_PROBLEM DETAILS_
Pick out all lines of the entries that include the word "ActivityBot" and copy them.

___

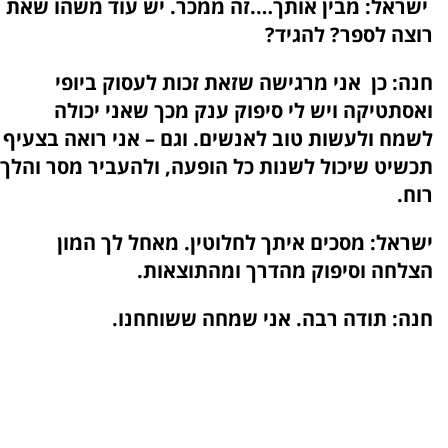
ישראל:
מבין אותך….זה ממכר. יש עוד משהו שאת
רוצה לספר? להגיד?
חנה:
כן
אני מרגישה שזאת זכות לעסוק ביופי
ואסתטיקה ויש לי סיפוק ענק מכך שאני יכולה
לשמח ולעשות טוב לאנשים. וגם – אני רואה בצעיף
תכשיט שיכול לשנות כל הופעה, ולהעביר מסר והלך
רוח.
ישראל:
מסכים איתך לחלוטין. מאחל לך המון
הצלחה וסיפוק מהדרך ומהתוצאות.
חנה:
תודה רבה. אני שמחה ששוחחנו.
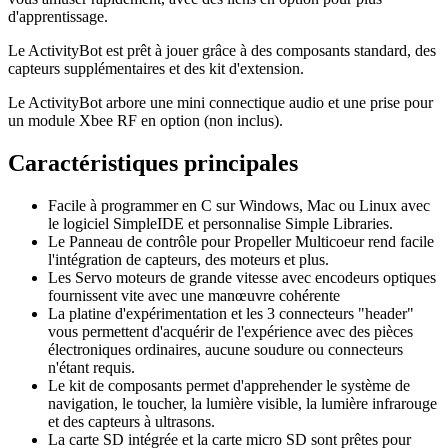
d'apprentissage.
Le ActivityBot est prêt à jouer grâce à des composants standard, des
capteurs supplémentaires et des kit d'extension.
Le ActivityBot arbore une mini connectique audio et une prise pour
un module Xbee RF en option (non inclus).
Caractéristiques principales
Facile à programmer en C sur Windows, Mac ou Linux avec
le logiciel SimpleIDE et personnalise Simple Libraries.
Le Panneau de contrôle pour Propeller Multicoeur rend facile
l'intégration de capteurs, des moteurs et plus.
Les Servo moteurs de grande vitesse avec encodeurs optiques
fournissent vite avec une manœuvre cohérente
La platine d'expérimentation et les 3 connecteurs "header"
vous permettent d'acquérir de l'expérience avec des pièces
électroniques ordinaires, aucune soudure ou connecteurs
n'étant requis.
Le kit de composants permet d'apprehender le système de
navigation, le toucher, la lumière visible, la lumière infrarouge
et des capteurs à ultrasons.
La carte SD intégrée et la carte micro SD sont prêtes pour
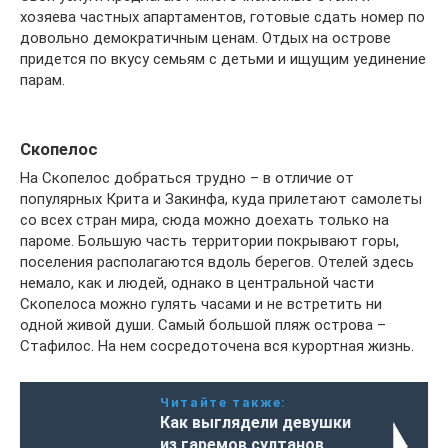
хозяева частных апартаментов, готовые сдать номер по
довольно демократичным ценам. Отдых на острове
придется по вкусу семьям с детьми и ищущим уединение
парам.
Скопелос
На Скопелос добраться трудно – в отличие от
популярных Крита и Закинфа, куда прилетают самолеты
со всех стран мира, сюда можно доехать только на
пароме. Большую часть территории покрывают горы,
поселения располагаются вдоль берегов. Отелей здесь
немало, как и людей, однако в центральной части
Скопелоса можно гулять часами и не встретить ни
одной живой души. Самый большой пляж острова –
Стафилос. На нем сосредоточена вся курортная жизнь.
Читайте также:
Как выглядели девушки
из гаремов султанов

___

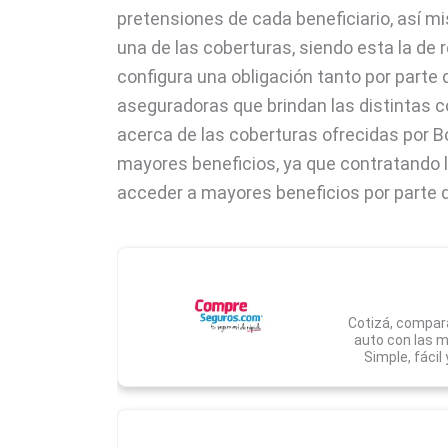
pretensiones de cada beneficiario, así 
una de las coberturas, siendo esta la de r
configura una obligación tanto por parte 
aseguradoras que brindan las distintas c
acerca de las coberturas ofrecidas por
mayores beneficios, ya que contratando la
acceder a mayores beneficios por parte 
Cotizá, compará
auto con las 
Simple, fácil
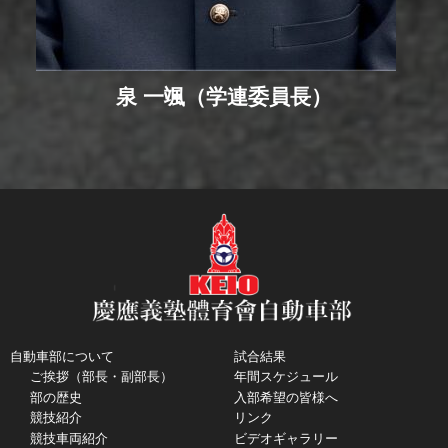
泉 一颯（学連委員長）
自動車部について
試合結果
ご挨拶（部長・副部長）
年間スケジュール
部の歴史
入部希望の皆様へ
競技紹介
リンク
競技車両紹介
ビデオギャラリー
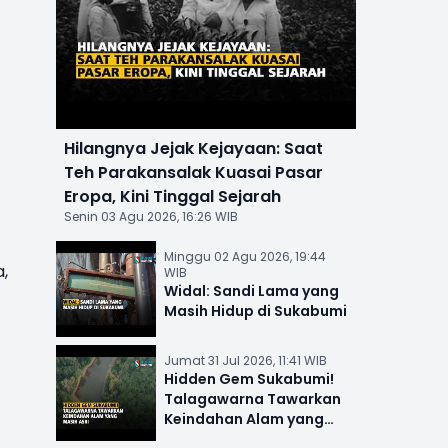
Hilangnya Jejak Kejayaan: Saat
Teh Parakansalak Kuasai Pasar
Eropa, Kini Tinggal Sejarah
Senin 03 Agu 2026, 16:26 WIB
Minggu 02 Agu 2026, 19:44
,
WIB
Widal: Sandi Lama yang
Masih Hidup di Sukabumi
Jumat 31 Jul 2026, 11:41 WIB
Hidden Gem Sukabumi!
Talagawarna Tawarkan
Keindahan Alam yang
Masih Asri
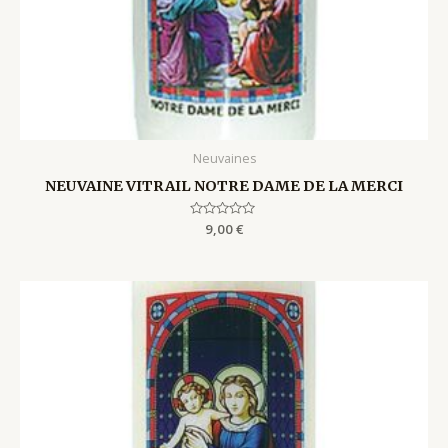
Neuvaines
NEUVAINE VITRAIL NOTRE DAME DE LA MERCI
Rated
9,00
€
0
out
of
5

___

_REPLY_
Le ActivityBot est prêt à jouer grâce à des composants standard, des
Le ActivityBot arbore une mini connectique audio et une prise pour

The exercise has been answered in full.